= THE PROBLEM =
Where the records below show the word "Kotani" in a line, please copy that line.

Records drawn from a dataset
# # # # #
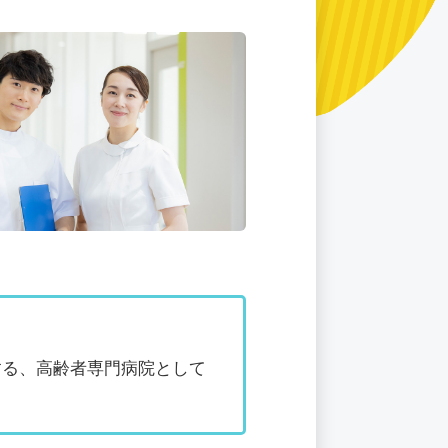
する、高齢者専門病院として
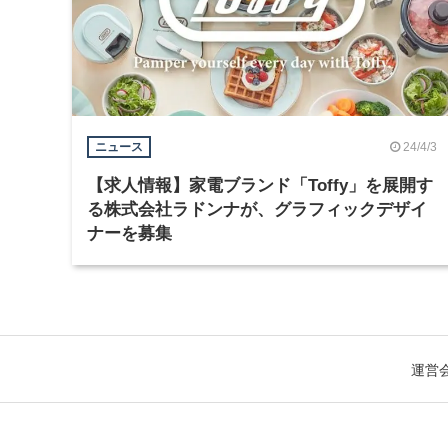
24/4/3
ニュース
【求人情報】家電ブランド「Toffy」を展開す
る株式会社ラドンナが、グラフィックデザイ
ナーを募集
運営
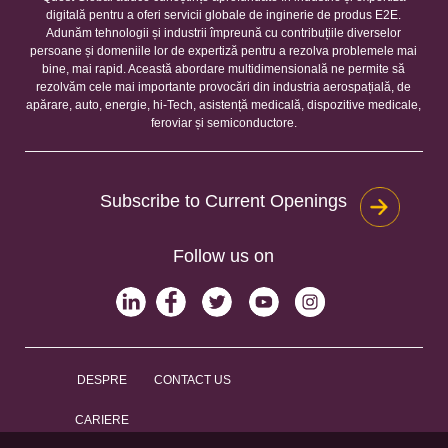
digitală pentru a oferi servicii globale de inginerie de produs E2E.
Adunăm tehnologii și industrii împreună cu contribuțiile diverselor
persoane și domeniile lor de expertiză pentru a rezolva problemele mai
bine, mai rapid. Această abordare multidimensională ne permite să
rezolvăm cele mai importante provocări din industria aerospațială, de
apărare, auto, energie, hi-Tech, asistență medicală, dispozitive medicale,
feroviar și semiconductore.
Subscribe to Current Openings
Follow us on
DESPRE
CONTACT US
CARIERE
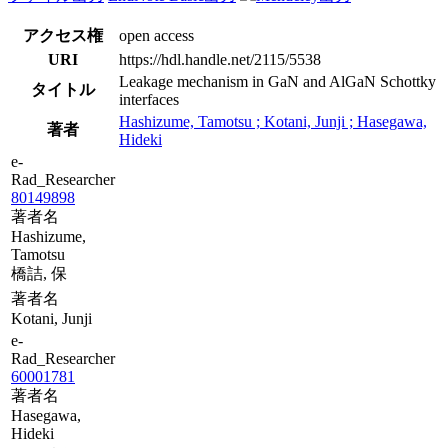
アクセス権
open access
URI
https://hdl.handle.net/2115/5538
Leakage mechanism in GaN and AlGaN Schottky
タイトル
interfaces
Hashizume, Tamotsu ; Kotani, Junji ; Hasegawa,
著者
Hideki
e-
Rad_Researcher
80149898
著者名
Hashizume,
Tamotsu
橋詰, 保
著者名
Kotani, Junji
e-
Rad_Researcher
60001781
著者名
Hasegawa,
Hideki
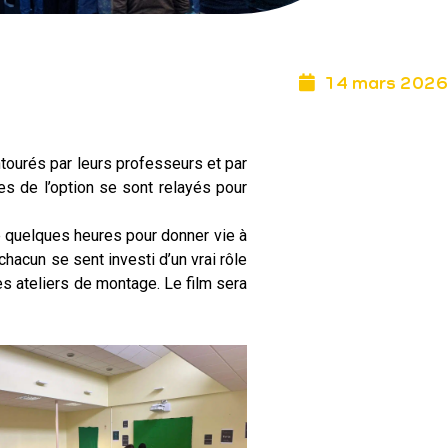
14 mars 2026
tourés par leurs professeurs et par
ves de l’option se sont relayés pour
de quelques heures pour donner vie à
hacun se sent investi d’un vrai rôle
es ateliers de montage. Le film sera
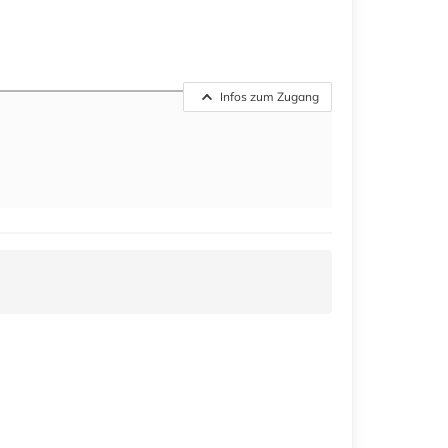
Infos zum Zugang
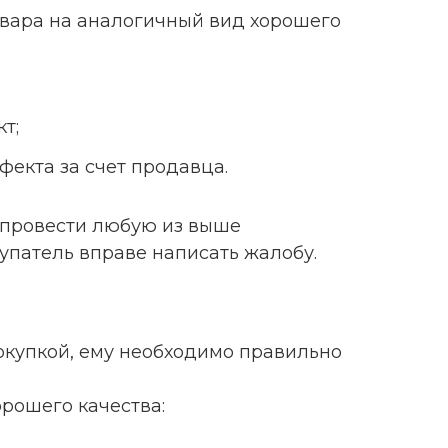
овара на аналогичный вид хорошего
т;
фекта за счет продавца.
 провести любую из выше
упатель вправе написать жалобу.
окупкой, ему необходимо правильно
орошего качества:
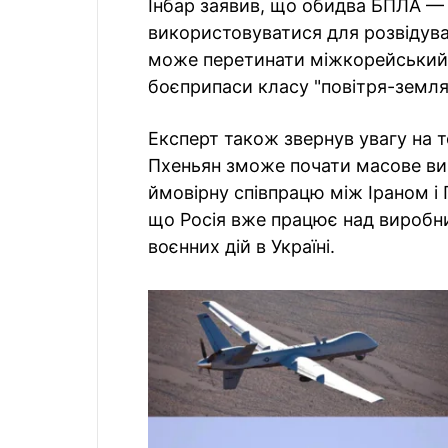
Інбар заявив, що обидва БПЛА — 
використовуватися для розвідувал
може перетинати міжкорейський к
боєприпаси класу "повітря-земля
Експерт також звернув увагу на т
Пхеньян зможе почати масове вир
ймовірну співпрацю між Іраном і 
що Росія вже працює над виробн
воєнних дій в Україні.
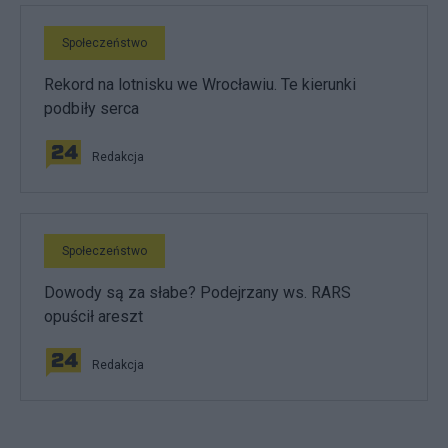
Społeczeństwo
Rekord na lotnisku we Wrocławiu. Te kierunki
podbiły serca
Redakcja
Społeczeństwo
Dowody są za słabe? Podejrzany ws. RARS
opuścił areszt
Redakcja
# # # # #
= FINAL ANSWER =
Hashizume, Tamotsu ; Kotani, Junji ; Hasegawa,
Kotani, Junji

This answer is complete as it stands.